When he was still a new partner with the company, Case Fischer was the eager twenty-something coming up with wild new products like beer jelly or bluebonnet jelly. “There was never a time that I can think of that (Mark) said, ‘No, we can’t do that,’” he says.
The driving force for all this creativity? Case Fischer’s unbridled love of new flavors started when he was just a kid. He remembers his family attending a dinner at a friend’s house for a visiting physician from Korea, and the meal was full of foods he’d never experienced before: seaweed, sushi, wasabi, soy and even gochujang, a chili paste that went on to be named a major food trend 40 years later.

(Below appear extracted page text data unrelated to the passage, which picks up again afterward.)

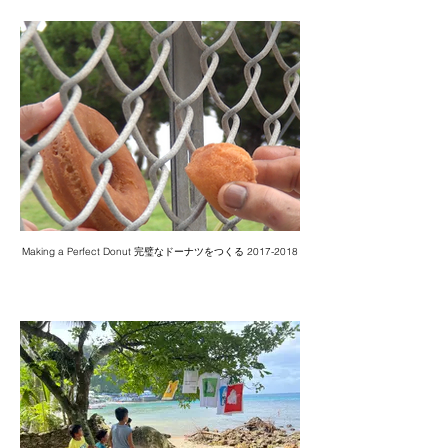
Making a Perfect Donut 完璧なドーナツをつくる 2017-2018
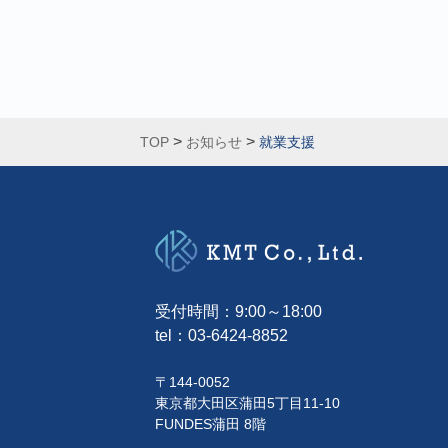
>
>
TOP
お知らせ
就業支援
受付時間：9:00～18:00
tel：
03-6424-8852
〒144-0052
東京都大田区蒲田5丁目11-10
FUNDES蒲田 8階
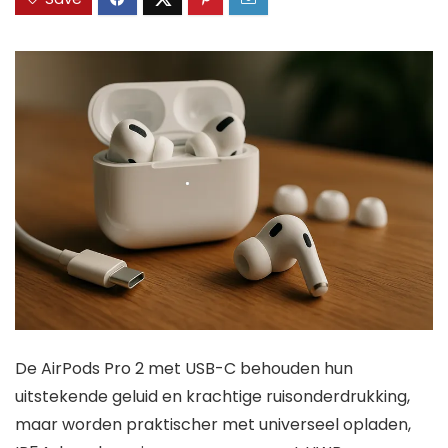
De AirPods Pro 2 met USB-C behouden hun
uitstekende geluid en krachtige ruisonderdrukking,
maar worden praktischer met universeel opladen,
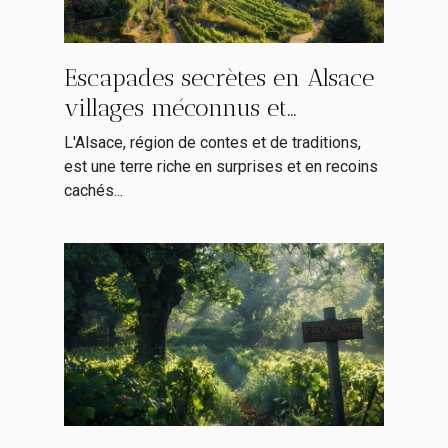
Escapades secrètes en Alsace
villages méconnus et
itinéraires alternatifs
L'Alsace, région de contes et de traditions,
est une terre riche en surprises et en recoins
cachés...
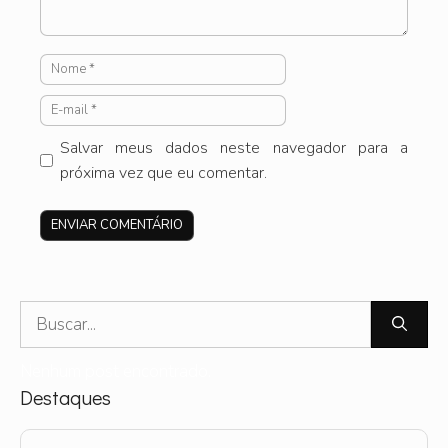
Nome
E-
mail
Salvar meus dados neste navegador para a
próxima vez que eu comentar.
Site
Pesquisar
por:
Nenhum post encontrado.
Destaques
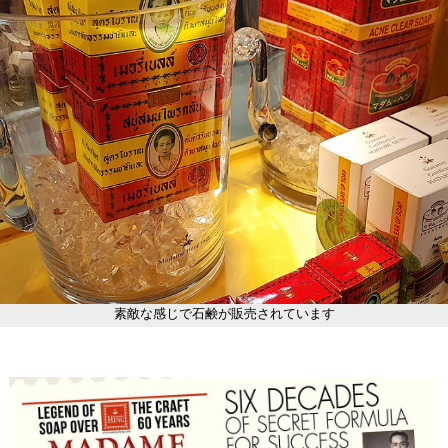
素敵な感じで石鹸が販売されています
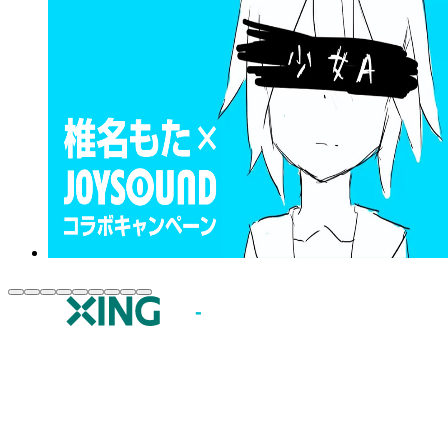
JOYSOUND.comトップ
カラオケ楽曲・歌詞検索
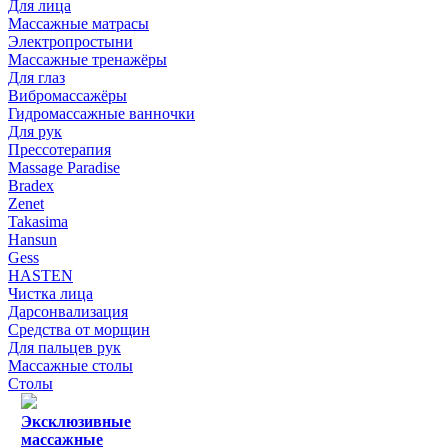
Для лица
Массажные матрасы
Электропростыни
Массажные тренажёры
Для глаз
Вибромассажёры
Гидромассажные ванночки
Для рук
Прессотерапия
Massage Paradise
Bradex
Zenet
Takasima
Hansun
Gess
HASTEN
Чистка лица
Дарсонвализация
Средства от морщин
Для пальцев рук
Массажные столы
Столы
Эксклюзивные
массажные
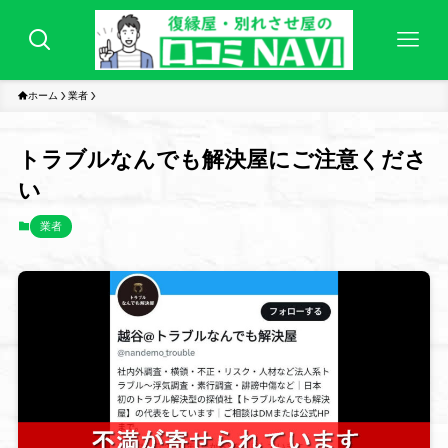
ホーム
業者
トラブルなんでも解決屋にご注意くださ
い
業者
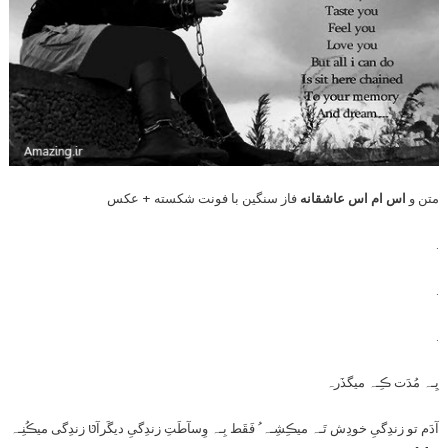
متن و
اس ام اس عاشقانه
فاز سنگین با فونت شکسته + عکس
.
.
.
یِـہ مُدَت ڪِـہ میگذَرہ
آدَم تو زندِگیِ خودِش تَـہ میڪِشِـہ ُ فَقَط بِـہ وِسآطَتِ زندِگیِ دیگَرآטּ زندِگی میڪُنِـہ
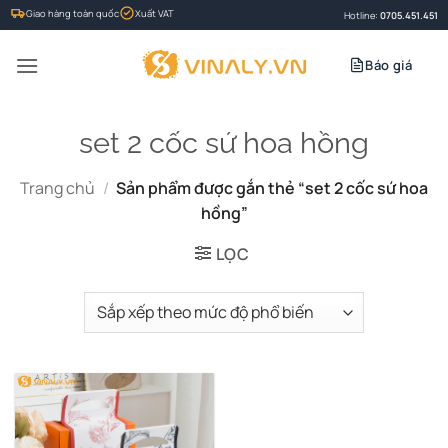
Bỏ
Giao hàng toàn quốc
Xuất VAT
Hotline:
0705.451.451
qua
nội
Báo giá
dung
set 2 cốc sứ hoa hồng
Trang chủ
/
Sản phẩm được gắn thẻ “set 2 cốc sứ hoa
hồng”
LỌC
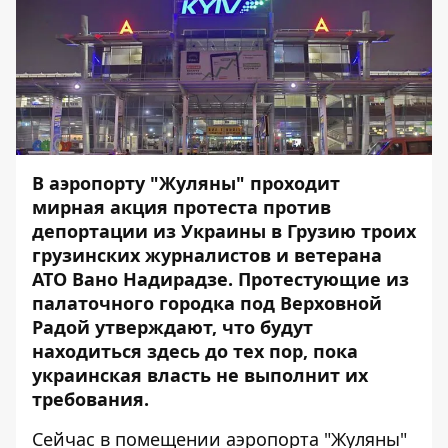
В аэропорту "Жуляны" проходит
мирная акция протеста против
депортации из Украины в Грузию троих
грузинских журналистов и ветерана
АТО Вано Надирадзе. Протестующие из
палаточного городка под Верховной
Радой утверждают, что будут
находиться здесь до тех пор, пока
украинская власть не выполнит их
требования.
Сейчас в помещении аэропорта "Жуляны"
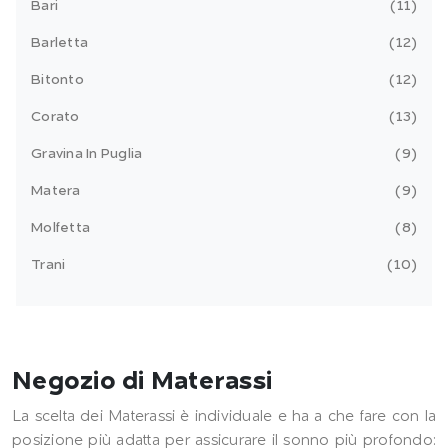
Bari
11
Barletta
12
Bitonto
12
Corato
13
Gravina In Puglia
9
Matera
9
Molfetta
8
Trani
10
Negozio di Materassi
La scelta dei Materassi è individuale e ha a che fare con la
posizione più adatta per assicurare il sonno più profondo:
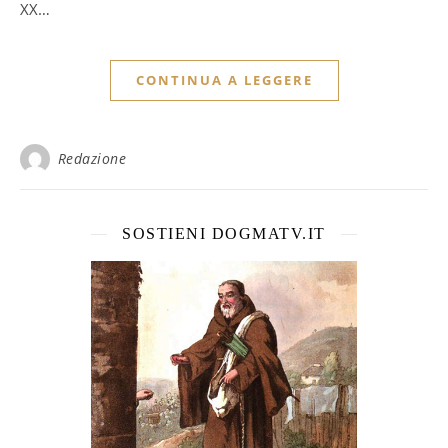
XX…
CONTINUA A LEGGERE
Redazione
SOSTIENI DOGMATV.IT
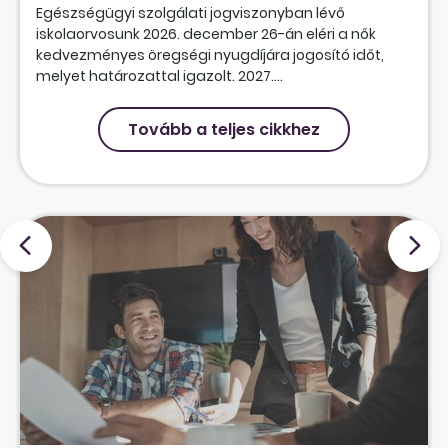
Egészségügyi szolgálati jogviszonyban lévő
iskolaorvosunk 2026. december 26-án eléri a nők
kedvezményes öregségi nyugdíjára jogosító időt,
melyet határozattal igazolt. 2027....
Tovább a teljes cikkhez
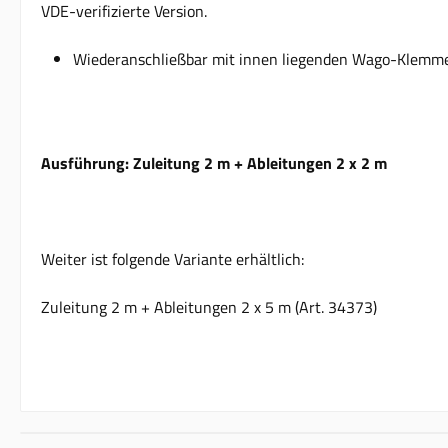
VDE-verifizierte Version.
Wiederanschließbar mit innen liegenden Wago-Klemmen
Ausführung: Zuleitung 2 m + Ableitungen 2 x 2 m
Weiter ist folgende Variante erhältlich:
Zuleitung 2 m + Ableitungen 2 x 5 m (Art. 34373)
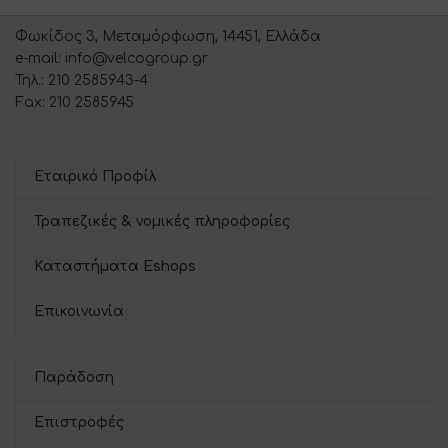
Φωκίδος 3, Μεταμόρφωση, 14451, Ελλάδα
e-mail: info@velcogroup.gr
Τηλ.: 210 2585943-4
Fax: 210 2585945
Εταιρικό Προφίλ
Τραπεζικές & νομικές πληροφορίες
Καταστήματα Eshops
Επικοινωνία
Παράδοση
Επιστροφές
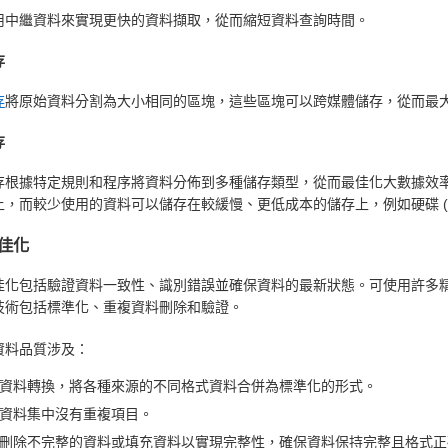
用中繼資料來實現更快的資料擷取，從而縮短資料查詢時間。
存
存
將原始資料分割為大小相同的區塊，這些區塊可以跨媒體儲存，從而最
存
存根據特定規則和程序將資料分佈到多種儲存類型，從而最佳化大數據效
) 上，而較少使用的資料可以儲存在較緩慢、更低成本的儲存上，例如硬碟 (
佳化
佳化包括驗證資料一致性、識別錯誤並確保資料的最新狀態。可使用許多
技術包括標準化、重複資料刪除和驗證。
資料品質涉及：
資料轉換，將各種來源的不同格式資料合併為標準化的形式。
資料集中沒有重複項目。
刪除不完整的資料或填充資料以實現完整性，確保資料保持完整且格式正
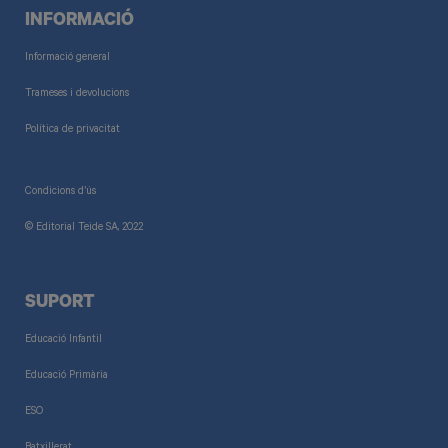
INFORMACIÓ
Informació general
Trameses i devolucions
Política de privacitat
Condicions d’ús
© Editorial Teide SA, 2022
SUPORT
Educació Infantil
Educació Primària
ESO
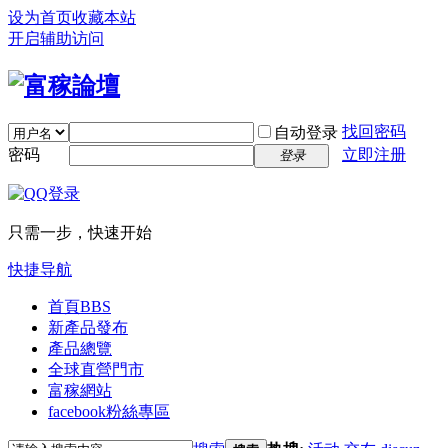
设为首页
收藏本站
开启辅助访问
找回密码
自动登录
密码
立即注册
登录
只需一步，快速开始
快捷导航
首頁
BBS
新產品發布
產品總覽
全球直營門市
富稼網站
facebook粉絲專區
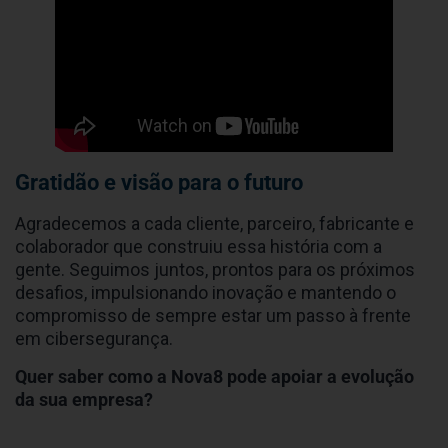
Gratidão e visão para o futuro
Agradecemos a cada cliente, parceiro, fabricante e
colaborador que construiu essa história com a
gente. Seguimos juntos, prontos para os próximos
desafios, impulsionando inovação e mantendo o
compromisso de sempre estar um passo à frente
em cibersegurança.
Quer saber como a Nova8 pode apoiar a evolução
da sua empresa?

Deanna Fischer, on the other hand, grew up eating peanut butter and Cheetos. “When I met him in college, he would eat anything,” she says. They started dating, and Case told her he wanted to make jelly for a living. She didn’t scoff, but she also didn’t think that all these years later, she’d be in the jelly business and be as passionate as him about it.
When Deanna Fischer moved to Fredericksburg after they married, she met Lopez, the test kitchen cook who was new to Fischer & Wieser, too. The two were the same age. Thanks to Deanna Fischer’s years of learning Spanish, they could get to know each other as young women in a new place.
Twenty-seven years later, their shared language and love of food have led to a connection that’s apparent today when they talk about the recipes they’ve developed or look at old company photos and recall details about what was going on in the business at that time.
A few weeks ago, Mark and Case got together to host a strawberry-jam-making competition in the culinary center. They were developing a preserves class and needed to test a few things. Emilia and Deanna were on a team, and Mark and Case were on a team. Jenny’s daughter and Deanna’s son were on another team.
“We were adding a little extra sugar here, some lemon juice there,” Case Fischer says. “We kinda went rogue.”
Deanna and Emilia won, a defeat three decades in the making.